ICD-10 Disease Code: L20 - Atopic dermatitis

ICD-10 Disease Group: L20 - Atopic dermatitis

General description:

Atopic dermatitis (AD) is a common skin condition that typically develops around 5 years of age in children with allergies or a family history of skin disease, but it can present itself as early as the age of 2-6 months old.

Despite the disease being common in people suffering from allergies like asthma or eczema, AD is caused by allergies. The disease develops as a reaction on the skin, and can in some people also result in sensitive skin.


The genetics of AD is poorly understood, but studies seem to indicate that several genes are be associated with the onset of symptoms. One of these genes is CARD11, which is associated with rares inherited cases of AD. CARD11 encodes a protein that is involved in the development and function of lymphocytes. When CARD11 is mutated, the resulting protein product is no longer able to properly interact with interaction partners in its signalling pathway, leading to impaired development and function of T lymphocytes.

Disease frequency:

In america 1 in 10 people are affected by atopic dermatitis

The disease affects men and women equally.

Source: https://www.aad.org/public/diseases/eczema/types/atopic-dermatitis


The mos prominent symptoms of AD is itchy skin, especially in the creases of elbows and knees, but the itchiness can present itself all over the body.

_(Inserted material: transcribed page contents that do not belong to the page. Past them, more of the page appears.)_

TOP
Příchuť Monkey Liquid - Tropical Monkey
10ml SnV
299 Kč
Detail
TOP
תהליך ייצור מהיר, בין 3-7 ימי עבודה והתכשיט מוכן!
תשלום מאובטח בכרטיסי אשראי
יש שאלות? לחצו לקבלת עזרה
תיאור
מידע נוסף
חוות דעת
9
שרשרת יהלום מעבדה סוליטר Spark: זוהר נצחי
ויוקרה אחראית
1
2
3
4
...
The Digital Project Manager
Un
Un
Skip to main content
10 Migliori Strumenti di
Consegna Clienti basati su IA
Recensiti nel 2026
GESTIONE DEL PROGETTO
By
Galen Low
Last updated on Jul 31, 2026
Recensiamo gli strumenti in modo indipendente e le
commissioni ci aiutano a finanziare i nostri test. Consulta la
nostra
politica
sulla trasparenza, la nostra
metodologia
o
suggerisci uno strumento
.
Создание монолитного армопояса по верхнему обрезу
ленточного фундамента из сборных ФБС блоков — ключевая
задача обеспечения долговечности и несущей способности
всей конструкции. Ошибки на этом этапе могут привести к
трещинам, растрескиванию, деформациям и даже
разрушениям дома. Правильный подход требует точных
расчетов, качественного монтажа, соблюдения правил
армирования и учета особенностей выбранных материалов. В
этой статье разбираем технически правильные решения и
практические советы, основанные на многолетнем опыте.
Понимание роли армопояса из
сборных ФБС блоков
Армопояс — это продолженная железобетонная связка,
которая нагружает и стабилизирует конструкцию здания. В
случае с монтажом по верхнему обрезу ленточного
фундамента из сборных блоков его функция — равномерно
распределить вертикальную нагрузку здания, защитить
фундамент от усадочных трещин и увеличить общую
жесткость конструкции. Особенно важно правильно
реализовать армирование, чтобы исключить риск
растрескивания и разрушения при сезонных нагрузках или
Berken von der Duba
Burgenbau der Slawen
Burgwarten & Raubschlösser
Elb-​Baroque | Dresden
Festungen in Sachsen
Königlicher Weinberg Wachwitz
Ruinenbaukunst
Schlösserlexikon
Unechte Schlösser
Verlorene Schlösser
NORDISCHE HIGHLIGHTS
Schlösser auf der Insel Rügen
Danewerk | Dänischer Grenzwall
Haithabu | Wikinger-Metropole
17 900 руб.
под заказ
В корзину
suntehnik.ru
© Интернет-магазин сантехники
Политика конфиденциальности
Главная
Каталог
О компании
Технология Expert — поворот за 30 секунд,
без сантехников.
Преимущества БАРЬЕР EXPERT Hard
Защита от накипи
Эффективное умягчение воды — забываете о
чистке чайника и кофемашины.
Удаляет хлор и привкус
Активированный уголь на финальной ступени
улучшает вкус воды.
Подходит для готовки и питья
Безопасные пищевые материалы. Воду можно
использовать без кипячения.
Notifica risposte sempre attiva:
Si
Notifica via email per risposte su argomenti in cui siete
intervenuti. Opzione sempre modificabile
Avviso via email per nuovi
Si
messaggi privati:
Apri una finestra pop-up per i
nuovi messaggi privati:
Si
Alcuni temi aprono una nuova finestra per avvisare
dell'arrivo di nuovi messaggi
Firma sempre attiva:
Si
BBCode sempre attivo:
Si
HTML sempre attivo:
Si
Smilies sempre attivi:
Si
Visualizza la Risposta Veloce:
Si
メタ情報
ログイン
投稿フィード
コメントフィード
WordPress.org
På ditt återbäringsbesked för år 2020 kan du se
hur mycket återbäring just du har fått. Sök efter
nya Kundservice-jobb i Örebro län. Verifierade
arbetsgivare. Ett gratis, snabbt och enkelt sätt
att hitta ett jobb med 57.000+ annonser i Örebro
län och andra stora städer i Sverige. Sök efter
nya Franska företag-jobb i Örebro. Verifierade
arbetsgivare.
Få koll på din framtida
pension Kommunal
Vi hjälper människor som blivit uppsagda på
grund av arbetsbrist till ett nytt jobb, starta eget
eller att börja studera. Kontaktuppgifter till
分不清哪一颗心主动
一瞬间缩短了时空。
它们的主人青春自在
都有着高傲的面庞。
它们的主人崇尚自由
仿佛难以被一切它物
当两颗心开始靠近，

Additional symptoms may develop as a result of excessive scratching of the affected areas. These symptoms include the development of leathery thickened skin as well as the development of rough and scaly patches. Untreated AD can progress to blisters, and skin infections are common in patients, especially those who scratch excessively.


While no cure exists for AD, viable treatments involve the use of steroid creams and lotions to reduce inflammation and the urge to scratch. Additionally, patients who are prone to or unable to stop scratching are recommended to sleep wearing gloves and keep their fingernails short. Antihistamines can also be used to reduce itching.